Thursday, March 12, 2009

The Bees Knees

Lucas and Chloe rush around the Horton cabin and pack for Vegas. Since it's a long trip and the weather will be good in Salem, Lucas decides to leave Allie outside with the cat until they get back. He tells Chloe he had a chat with Daniel. Chloe panics.

Kate pops the big question, "Are you now or have you ever had a relationship with Chloe?" Daniel acts all insulted and starts to leave. Kate threatens to make a scene, "Sit down and tell me all about your latest lady love. The passion... The sorrow... The whining..."

Chelsea walks outside and bumps into Max. She reminds him it's over. We all know it is, too, but we're going to have to suffer through it for the next hour anyway. Chelsea flashes back to Max talking about wanting to be a father.

Melanie sits in the pub and computes. Brady finds her. She asks if her project is DOA.

Nicole tosses and turns. Her phone buzzes. She answers. Phillip badgers her about EJ, "Your fiancée screwed me over. Now it's payback time."

Melanie asks Brady if they fixed the computer system at Titan. "No," says Brady, "It's a total disaster... A real SNADU."

"Don't' you mean SNAFU?"

"SNADU," says Brady, "Situation Normal All DOOLed up."

"I didn't realize things were that bad," says Melanie.


Phillip tells Nicole every single file on the system was erased. He accuses the DiMeras, "Say ta-ta to your Euro-trash lover boy because I'm gonna tell him everything I know about your sleazy affair with Brady." Phillip hangs up. Nicole frets.

Daniel wonders why Kate's source wouldn't have gone to Chloe or Lucas. "My source wouldn't want to spread gossip," says Kate.

"So," says Daniel, "That rules out Maggie and Hope."

Kate asks, "What if what they heard was really out of context?"

Daniel says, "On DOOL, there is no such thing as context."

Kate asks, "So you're admitting that you're having an affair with Chloe?"

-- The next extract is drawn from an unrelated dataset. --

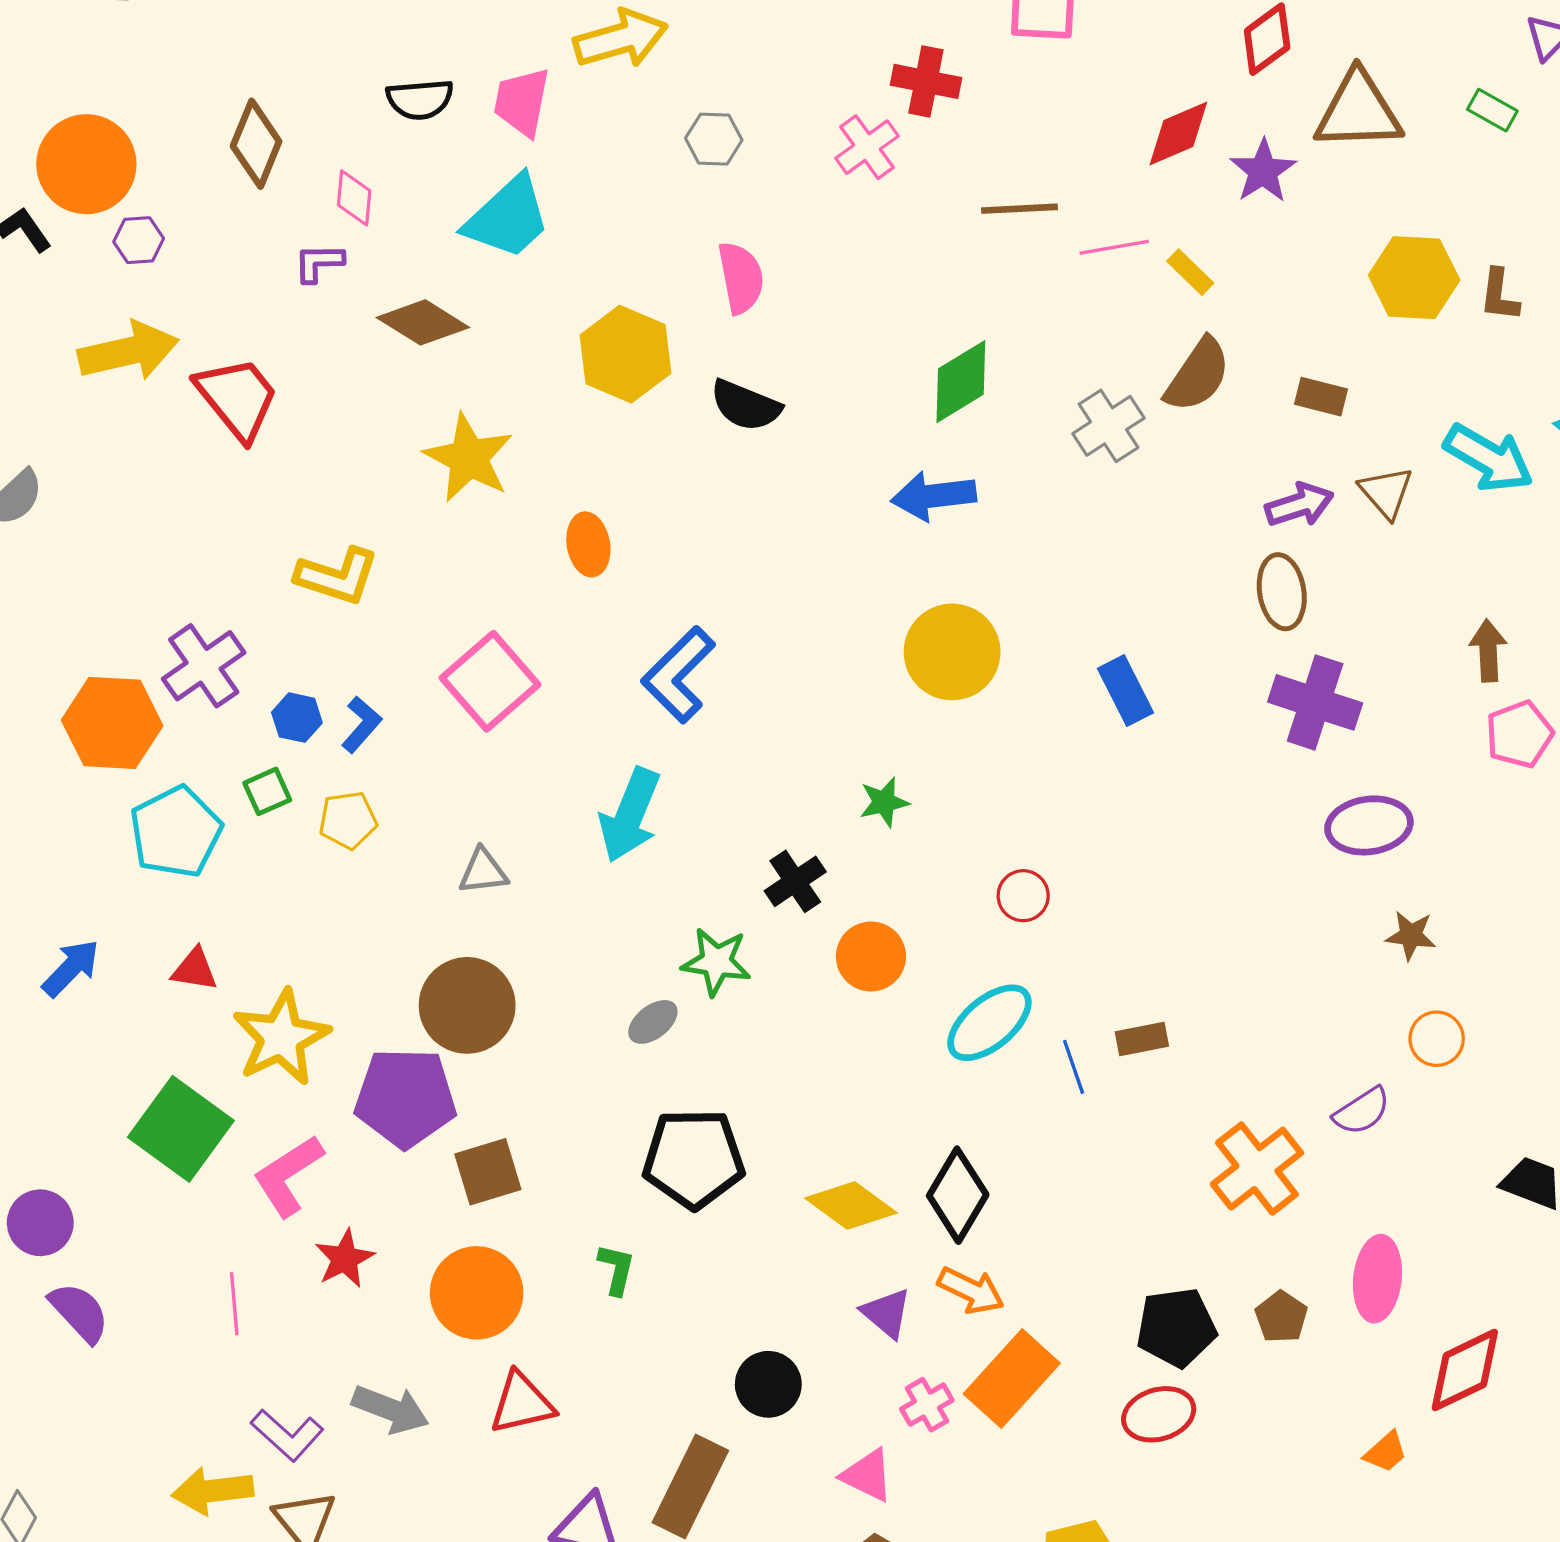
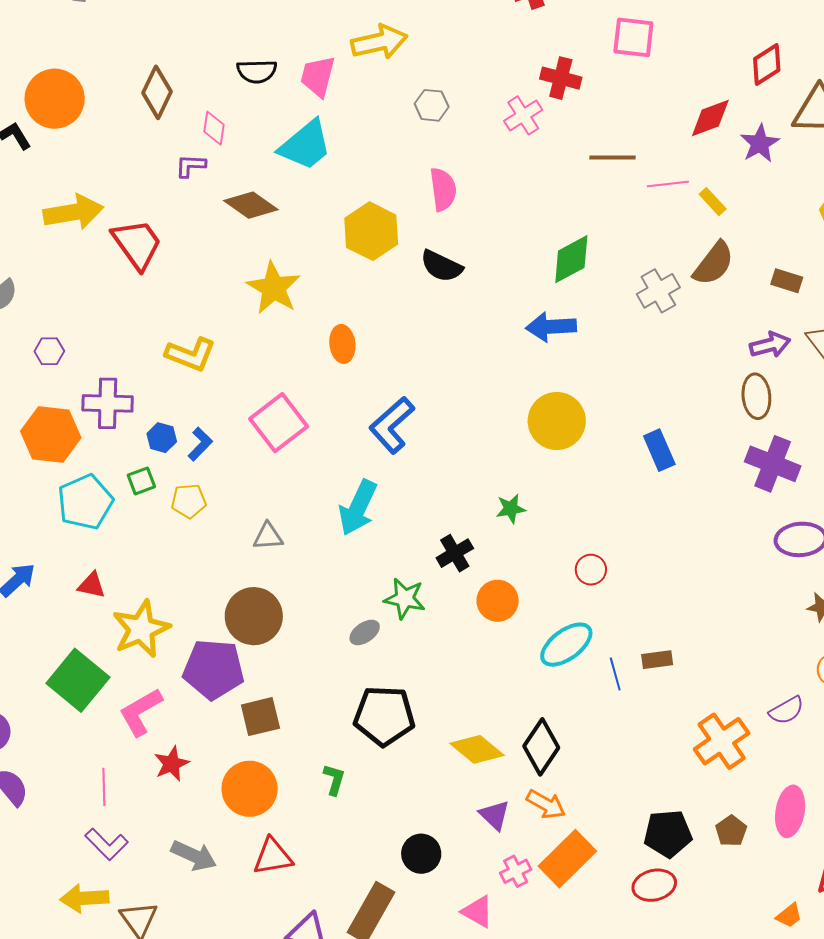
purple hexagon: (139, 240) -> (49, 351), moved
purple cross: (204, 666) -> (108, 403), turned 33
purple L-shape: (287, 1435) -> (107, 844), moved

Daniel says, "Of course. But that doesn't mean anything because it's out of context." Daniel pounds down more booze and says he isn't admitting anything. He suggests someone saw them together at the hospital when Chloe was his patient and misconstrued what was going on.

Kate says, "My source says it was somewhere else, but I agree my source might have misconstrued why your tongue was down Chloe's throat. I'm afraid not just for Lucas' happiness, but his life."

Chloe wonders what Lucas and Daniel talked about. "We talked about eloping," says Lucas, "Daniel encouraged me to do it, but I told him I'd rather elope with you."

Chelsea whines and babbles. She tells Max it's nothing he did and she doesn't want to be with anyone else. She tells him she heard him talking to Will and heard him say he couldn't wait to be a dad. "Since I can't have kids..."

I know," says Max, "The gene pool is a safer place."

Phillip computes and rages. Stephanie brings coffee. Phillip tells her someone burned the only hard copy they had of the project.

Nicole sneaks around in the dark. EJ wakes up and she tells him she's headed for the store to get formula. EJ gets up and comes over to her, "Sydney is asleep. She doesn't need the formula urgently. You know what I need urgently." He moves in on her.

Melanie wonders if Brady thinks she sabotaged the files. Brady asks, "Why would anyone suspect you?"

Nicole pulls away and says she has to get to the store. EJ starts to go get Mary, but Sydney saves the day by crying. Nicole declares an emergency and rushes out.

Chloe thinks it's bizarre Daniel would be so interested in their wedding. "He likes you," says Lucas, "He thinks you are the bees knees. He said I should do whatever it takes to keep you happy." Chloe decides she doesn't want to talk about Daniel. She changes the subject. Lucas assures her the wedding will happen, "It's gonna be you and me for all the Days Of Our Lives."

Daniel dances around the subject of Lucas and Chloe. Kate thinks Chloe tolerates Lucas, but wonders if she loves him. She says she believes Daniel, "I can't even picture the two of you together. Chloe really is quite common. The hair... the makeup... Did you ever meet her mother? That's why I feel for Lucas' future. If we get back together, we don't have to worry about Chloe ever being jealous."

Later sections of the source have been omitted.